■ **Problem description**
Print the entries below again exactly as they stand, but skip any picture.

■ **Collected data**
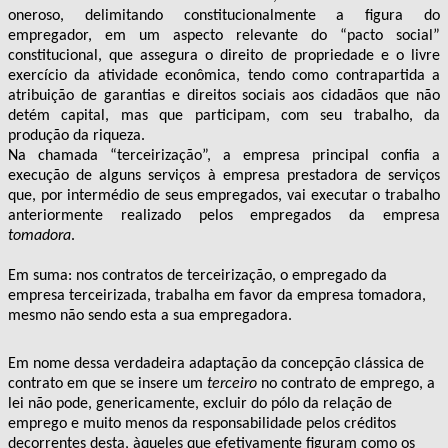
oneroso, delimitando constitucionalmente a figura do
empregador, em um aspecto relevante do “pacto social”
constitucional, que assegura o direito de propriedade e o livre
exercício da atividade econômica, tendo como contrapartida a
atribuição de garantias e direitos sociais aos cidadãos que não
detém capital, mas que participam, com seu trabalho, da
produção da riqueza.
Na chamada “terceirização”, a empresa principal confia a
execução de alguns serviços à empresa prestadora de serviços
que, por intermédio de seus empregados, vai executar o trabalho
anteriormente realizado pelos empregados da empresa
tomadora
.
Em suma: nos contratos de terceirização, o empregado da
empresa terceirizada, trabalha em favor da empresa tomadora,
mesmo não sendo esta a sua empregadora.
Em nome dessa verdadeira adaptação da concepção clássica de
contrato em que se insere um
terceiro
no contrato de emprego,
a
lei não pode, genericamente, excluir do pólo da relação de
emprego e muito menos da responsabilidade pelos créditos
decorrentes desta, àqueles que efetivamente figuram como os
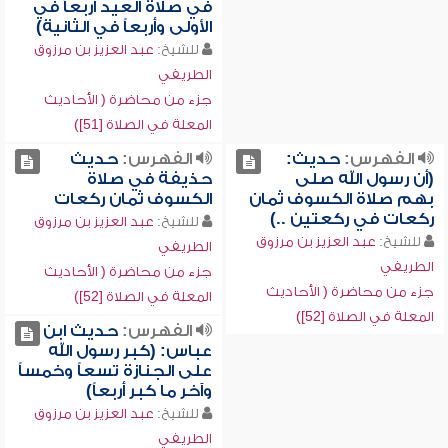
في صلاة العيد أربعاً في
الأولى وأربعاً في الثانية)
للشيخ:
عبد العزيز بن مرزوق
الطريفي
جزء من محاضرة ( الأحاديث
المعلة في الصلاة [51])
الفهرس:
حديث:
الفهرس:
حديث
(أن رسول الله صلى
حذيفة في صلاة
بهم صلاة الكسوف ثمان
الكسوف ثمان ركعات
ركعات في ركعتين ..)
للشيخ:
عبد العزيز بن مرزوق
للشيخ:
عبد العزيز بن مرزوق
الطريفي
الطريفي
جزء من محاضرة ( الأحاديث
جزء من محاضرة ( الأحاديث
المعلة في الصلاة [52])
المعلة في الصلاة [52])
الفهرس:
حديث ابن
عباس: (كبر رسول الله
على الجنازة تسعاً وخمساً
وآخر ما كبر أربعاً)
للشيخ:
عبد العزيز بن مرزوق
الطريفي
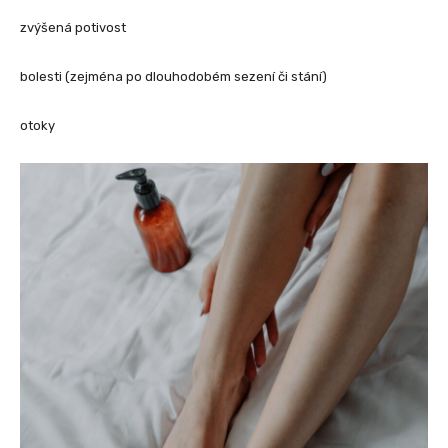
zvýšená potivost
bolesti (zejména po dlouhodobém sezení či stání)
otoky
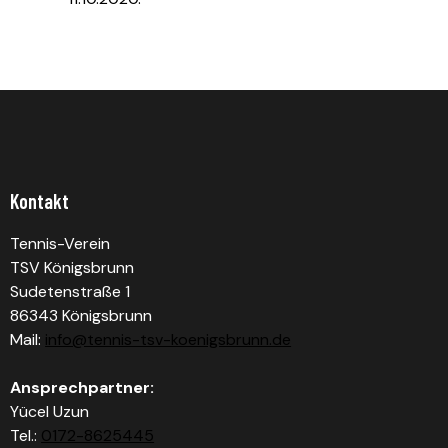
Kontakt
Tennis-Verein
TSV Königsbrunn
Sudetenstraße 1
86343 Königsbrunn
Mail:
info@tennis-tsv-koenigsbrunn.de
Ansprechpartner:
Yücel Uzun
Tel.:
0172-8625445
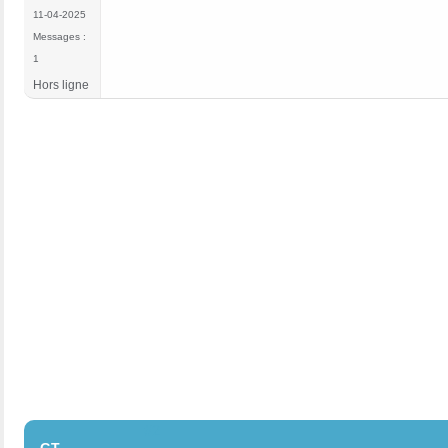
11-04-2025
Messages :
1
Hors ligne
#2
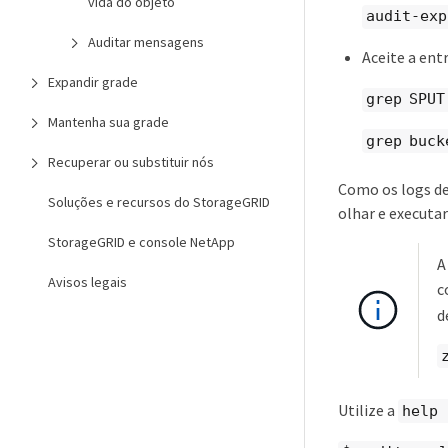
vida do objeto
audit-exp
Auditar mensagens
Aceite a ent
Expandir grade
grep SPUT
Mantenha sua grade
grep buck
Recuperar ou substituir nós
Como os logs de
Soluções e recursos do StorageGRID
olhar e executa
StorageGRID e console NetApp
Avisos legais
c
d
Utilize a
help 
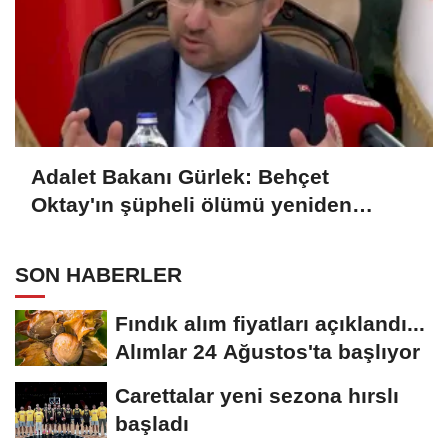
Adalet Bakanı Gürlek: Behçet
Oktay'ın şüpheli ölümü yeniden
kapsamlı şekilde incelenecek
SON HABERLER
Fındık alım fiyatları açıklandı...
Alımlar 24 Ağustos'ta başlıyor
Carettalar yeni sezona hırslı
başladı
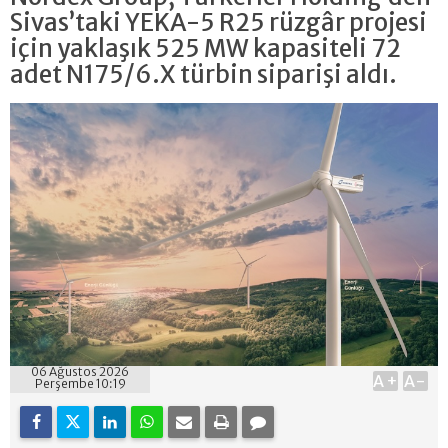
Sivas’taki YEKA-5 R25 rüzgâr projesi
için yaklaşık 525 MW kapasiteli 72
adet N175/6.X türbin siparişi aldı.
06 Ağustos 2026
A+
A-
Perşembe 10:19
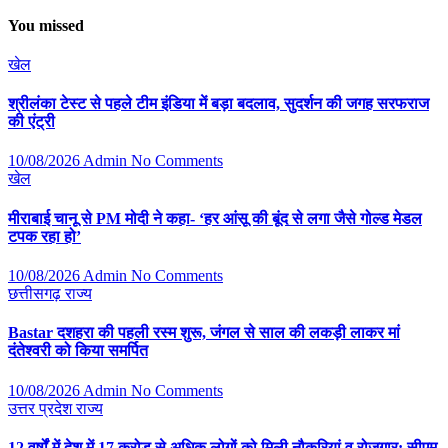
You missed
खेल
श्रीलंका टेस्ट से पहले टीम इंडिया में बड़ा बदलाव, सुदर्शन की जगह सरफराज
की एंट्री
10/08/2026
Admin
No Comments
खेल
मीराबाई चानू से PM मोदी ने कहा- ‘हर आंसू की बूंद से लगा जैसे गोल्ड मेडल
टपक रहा हो’
10/08/2026
Admin
No Comments
छत्तीसगढ़
राज्य
Bastar दशहरा की पहली रस्म शुरू, जंगल से साल की लकड़ी लाकर मां
दंतेश्वरी को किया समर्पित
10/08/2026
Admin
No Comments
उत्तर प्रदेश
राज्य
12 वर्षों में देश में 17 करोड़ से अधिक लोगों को मिली नौकरियां व रोजगार: सीएम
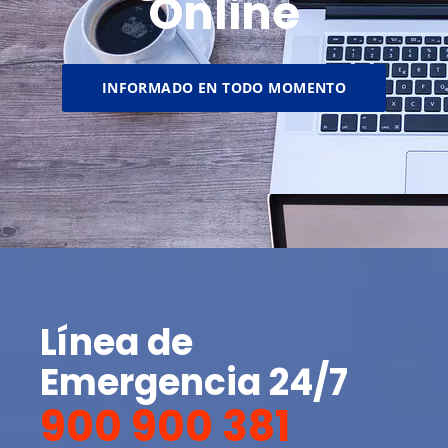
Online
INFORMADO EN TODO MOMENTO
Línea de
Emergencia 24/7
900 900 381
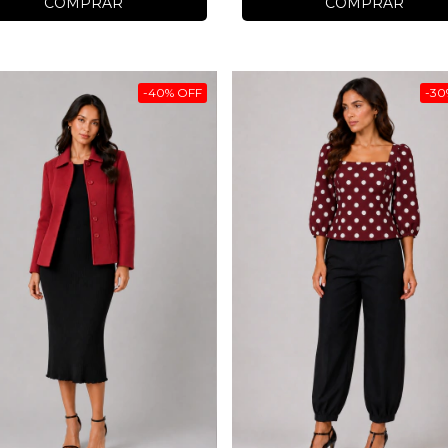
COMPRAR
COMPRAR
-
40
%
OFF
-
30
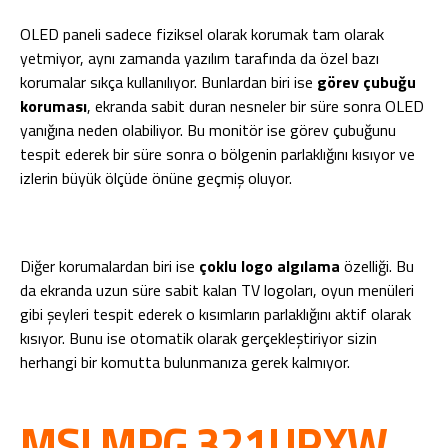
OLED paneli sadece fiziksel olarak korumak tam olarak
yetmiyor, aynı zamanda yazılım tarafında da özel bazı
korumalar sıkça kullanılıyor. Bunlardan biri ise
görev çubuğu
koruması
, ekranda sabit duran nesneler bir süre sonra OLED
yanığına neden olabiliyor. Bu monitör ise görev çubuğunu
tespit ederek bir süre sonra o bölgenin parlaklığını kısıyor ve
izlerin büyük ölçüde önüne geçmiş oluyor.
Diğer korumalardan biri ise
çoklu logo algılama
özelliği. Bu
da ekranda uzun süre sabit kalan TV logoları, oyun menüleri
gibi şeyleri tespit ederek o kısımların parlaklığını aktif olarak
kısıyor. Bunu ise otomatik olarak gerçekleştiriyor sizin
herhangi bir komutta bulunmanıza gerek kalmıyor.
MSI MPG 321URXW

■ **Expected answer**
oneroso, delimitando constitucionalmente a figura do
empregador, em um aspecto relevante do “pacto social”
constitucional, que assegura o direito de propriedade e o livre
exercício da atividade econômica, tendo como contrapartida a
atribuição de garantias e direitos sociais aos cidadãos que não
detém capital, mas que participam, com seu trabalho, da
produção da riqueza.
Na chamada “terceirização”, a empresa principal confia a
execução de alguns serviços à empresa prestadora de serviços
que, por intermédio de seus empregados, vai executar o trabalho
anteriormente realizado pelos empregados da empresa
tomadora
.
Em suma: nos contratos de terceirização, o empregado da
empresa terceirizada, trabalha em favor da empresa tomadora,
mesmo não sendo esta a sua empregadora.
Em nome dessa verdadeira adaptação da concepção clássica de
contrato em que se insere um
terceiro
no contrato de emprego,
a
lei não pode, genericamente, excluir do pólo da relação de
emprego e muito menos da responsabilidade pelos créditos
decorrentes desta, àqueles que efetivamente figuram como os
في صلاة العيد أربعاً في
الأولى وأربعاً في الثانية)
للشيخ:
عبد العزيز بن مرزوق
الطريفي
جزء من محاضرة ( الأحاديث
المعلة في الصلاة [51])
الفهرس:
حديث:
الفهرس:
حديث
(أن رسول الله صلى
حذيفة في صلاة
بهم صلاة الكسوف ثمان
الكسوف ثمان ركعات
ركعات في ركعتين ..)
للشيخ:
عبد العزيز بن مرزوق
للشيخ:
عبد العزيز بن مرزوق
الطريفي
الطريفي
جزء من محاضرة ( الأحاديث
جزء من محاضرة ( الأحاديث
المعلة في الصلاة [52])
المعلة في الصلاة [52])
الفهرس:
حديث ابن
عباس: (كبر رسول الله
على الجنازة تسعاً وخمساً
وآخر ما كبر أربعاً)
للشيخ:
عبد العزيز بن مرزوق
الطريفي
zvýšená potivost
bolesti (zejména po dlouhodobém sezení či stání)
otoky
Kontakt
Tennis-Verein
TSV Königsbrunn
Sudetenstraße 1
86343 Königsbrunn
Mail:
info@tennis-tsv-koenigsbrunn.de
Ansprechpartner:
Yücel Uzun
Tel.:
0172-8625445
11-04-2025
Messages :
1
Hors ligne
#2
vida do objeto
audit-exp
Auditar mensagens
Aceite a ent
Expandir grade
grep SPUT
Mantenha sua grade
grep buck
Recuperar ou substituir nós
Como os logs de
Soluções e recursos do StorageGRID
olhar e executa
StorageGRID e console NetApp
Avisos legais
c
d
Utilize a
help 
Adalet Bakanı Gürlek: Behçet
Oktay'ın şüpheli ölümü yeniden
kapsamlı şekilde incelenecek
SON HABERLER
Fındık alım fiyatları açıklandı...
Alımlar 24 Ağustos'ta başlıyor
Carettalar yeni sezona hırslı
başladı
Sivas’taki YEKA-5 R25 rüzgâr projesi
için yaklaşık 525 MW kapasiteli 72
adet N175/6.X türbin siparişi aldı.
06 Ağustos 2026
A+
A-
Perşembe 10:19
You missed
खेल
श्रीलंका टेस्ट से पहले टीम इंडिया में बड़ा बदलाव, सुदर्शन की जगह सरफराज
की एंट्री
10/08/2026
Admin
No Comments
खेल
मीराबाई चानू से PM मोदी ने कहा- ‘हर आंसू की बूंद से लगा जैसे गोल्ड मेडल
टपक रहा हो’
10/08/2026
Admin
No Comments
छत्तीसगढ़
राज्य
Bastar दशहरा की पहली रस्म शुरू, जंगल से साल की लकड़ी लाकर मां
दंतेश्वरी को किया समर्पित
10/08/2026
Admin
No Comments
उत्तर प्रदेश
राज्य
12 वर्षों में देश में 17 करोड़ से अधिक लोगों को मिली नौकरियां व रोजगार: सीएम
Online
INFORMADO EN TODO MOMENTO
Línea de
Emergencia 24/7
900 900 381
COMPRAR
COMPRAR
-
40
%
OFF
-
30
OLED paneli sadece fiziksel olarak korumak tam olarak
yetmiyor, aynı zamanda yazılım tarafında da özel bazı
korumalar sıkça kullanılıyor. Bunlardan biri ise
görev çubuğu
koruması
, ekranda sabit duran nesneler bir süre sonra OLED
yanığına neden olabiliyor. Bu monitör ise görev çubuğunu
tespit ederek bir süre sonra o bölgenin parlaklığını kısıyor ve
izlerin büyük ölçüde önüne geçmiş oluyor.
Diğer korumalardan biri ise
çoklu logo algılama
özelliği. Bu
da ekranda uzun süre sabit kalan TV logoları, oyun menüleri
gibi şeyleri tespit ederek o kısımların parlaklığını aktif olarak
kısıyor. Bunu ise otomatik olarak gerçekleştiriyor sizin
herhangi bir komutta bulunmanıza gerek kalmıyor.
MSI MPG 321URXW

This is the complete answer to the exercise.